By Hamid Enayat
As descendants of Abraham, we are all brothers and sisters. That is why we should all be united against the Iranian theocracy. Just as it unleashed the coronavirus against the defenseless population inside Iran, Tehran’s mullahs also want to infect the world with the virus of fundamentalism. We should build the necessary antibodies to resist it.
Jesus Christ was to heal the “broken-hearted.” And God says in the Quran that Muhammad was sent to break the chains of humanity and to lift the heavy burden on them.
This emancipating spirit is the essence of the teachings of Moses, Jesus and Muhammad. Their differences on the surface aside, in essence, Islam, Christianity and Judaism are one and the same. They all worship the one true God.
The Quran explicitly states that there is no difference between these prophets of monotheism.
Religious fundamentalism, however, harbors a notion that is diametrically opposed to the true essence of these liberating faiths. Nowhere is that seen more clearly than in the message and conduct of Islamic fundamentalists ruling Iran. Not only have they persecuted followers of Jews and Christians in that country, they have also harassed, tortured, imprisoned and killed followers of different Islamic denominations like Sunnis and Shiites.
For these fundamentalists, the objective is to preserve political power at all cost. That evil attitude requires them to try to keep their oppressed subjects in perpetual bondage and agony.
They use Islam as a cover for the heinous atrocities that they commit. Like their ideological siblings in ISIS, executioners and torturers in Iranian prisons murder and torture in the name of the prophet and Islam. One need not be steeped in profound theological studies to figure out that this conduct is completely opposite to the compassion and mercy espoused by our prophets.
In the 1990s, the Iranian regime brutally beheaded three Christian priests. Their “crime” was preaching the gospel. Notably, the international community failed to hold the Iranian regime accountable. And thus the shameful act of beheading another Christian priest was replicated later in France.
In 1988, the regime carried out the monstrous act of murdering 30,000 political prisoners. Khomeini, the regime’s supreme leader or caliph at the time, had ordered the massacre, describing these opponents of fundamentalism as “enemies of Islam.” Their true “crime,” of course was preaching the gospel of democracy in Iran. They were mostly Shiites.
Iranian regime authorities are intolerant of other faiths and views. They not only prevent Christians worshipping in churches, but also demolish or shutter Sunni mosques and prevented them from being built in Tehran. They also turn Shiite mosques into centers of oppression, where the paramilitary Bassij forces congregate to carry out espionage and repression of God’s people.
Why does the regime slaughter Sunnis in Syria and or assassinate and brutally torture Shiites and their Sunni brethren in Iraq? What sins have the hundreds of imprisoned followers of the Baha’i faith committed that would lead them to be deprived of employment and education opportunities?

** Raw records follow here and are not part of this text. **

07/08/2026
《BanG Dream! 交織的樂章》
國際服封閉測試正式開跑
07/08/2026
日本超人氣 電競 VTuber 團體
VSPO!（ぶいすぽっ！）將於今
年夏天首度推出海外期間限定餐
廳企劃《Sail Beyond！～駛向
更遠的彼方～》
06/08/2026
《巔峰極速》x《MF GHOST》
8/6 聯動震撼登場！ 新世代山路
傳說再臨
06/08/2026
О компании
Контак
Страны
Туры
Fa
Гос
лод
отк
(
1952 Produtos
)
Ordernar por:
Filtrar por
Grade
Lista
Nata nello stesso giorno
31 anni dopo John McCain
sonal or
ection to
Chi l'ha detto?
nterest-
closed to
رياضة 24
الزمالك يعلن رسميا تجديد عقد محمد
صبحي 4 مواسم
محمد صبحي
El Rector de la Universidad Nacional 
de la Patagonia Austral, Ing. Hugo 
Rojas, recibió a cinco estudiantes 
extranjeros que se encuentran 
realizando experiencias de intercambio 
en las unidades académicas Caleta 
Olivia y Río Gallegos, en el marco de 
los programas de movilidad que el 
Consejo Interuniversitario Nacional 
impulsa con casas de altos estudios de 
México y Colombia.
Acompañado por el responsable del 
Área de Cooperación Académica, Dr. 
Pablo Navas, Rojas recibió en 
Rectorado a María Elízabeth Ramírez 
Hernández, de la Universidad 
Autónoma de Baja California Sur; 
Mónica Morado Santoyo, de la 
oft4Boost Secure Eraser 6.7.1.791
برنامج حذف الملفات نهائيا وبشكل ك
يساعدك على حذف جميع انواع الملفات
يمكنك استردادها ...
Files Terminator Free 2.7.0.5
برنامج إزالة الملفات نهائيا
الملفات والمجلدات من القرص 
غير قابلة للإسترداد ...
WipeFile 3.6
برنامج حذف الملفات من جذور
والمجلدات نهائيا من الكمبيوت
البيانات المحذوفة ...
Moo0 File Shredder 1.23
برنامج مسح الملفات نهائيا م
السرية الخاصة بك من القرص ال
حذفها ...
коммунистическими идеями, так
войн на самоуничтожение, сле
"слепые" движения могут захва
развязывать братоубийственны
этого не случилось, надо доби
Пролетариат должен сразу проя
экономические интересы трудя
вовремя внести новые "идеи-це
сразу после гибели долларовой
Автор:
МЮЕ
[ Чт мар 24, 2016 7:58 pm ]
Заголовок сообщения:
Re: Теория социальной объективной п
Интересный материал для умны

And why are Iranian Jews experiencing another pogrom, even though Persia had been a peaceful host for them for centuries prior?
Religious fundamentalism may be centuries old, but it has become a global threat to human civilization particularly since 1979, when it first took power in a country as big as Iran. At the time, Khomeini put the theory of “velayat-e faqih” or absolute clerical rule into practice, and thus unleashed decades of murderous oppression.
For the ruling fundamentalism in Iran, which became the source and backbone for all other fundamentalist groups around the world, human lives and human dignity are worthless. They effortlessly deprive people of their dignity and deprive the world of brilliant souls.
That is why opposition to fundamentalism is essential. And it is also why the efforts of the Iranian opposition in particular should be lauded and supported. The President-elect of the main Iranian coalition of opposition forces is a women, Mrs. Maryam Rajavi. Her mere presence in the political arena a stunning blow to fundamentalism at its heart in Tehran.
Maryam Rajavi’s work, her commitment and her willingness to the ten-point plan for a democratic Iran, which calls for respect for human rights, equality and a non-nuclear Iranian republic, are impressive. Rajavi is a Muslim woman that acts as a genuine indigenous role model for tolerance of other faiths, viewpoints and opinions in a very troubled region.
Ridding the world of the scourge of fundamentalism, which threatens all human achievements, is an urgent imperative.
The Iranian resistance movement, led by a charismatic woman, who respects and loves humanity’s potential for compassion, dignity and emancipation, offers a viable and serious alternative to Iran’s fundamentalist theocracy. The world should support its message, and its vital cause. All decent followers of monotheistic religions have a common enemy in the Iranian regime and a true friend in the organized Iranian resistance movement that has stood up to the scourge of fundamentalism for the past 40 years.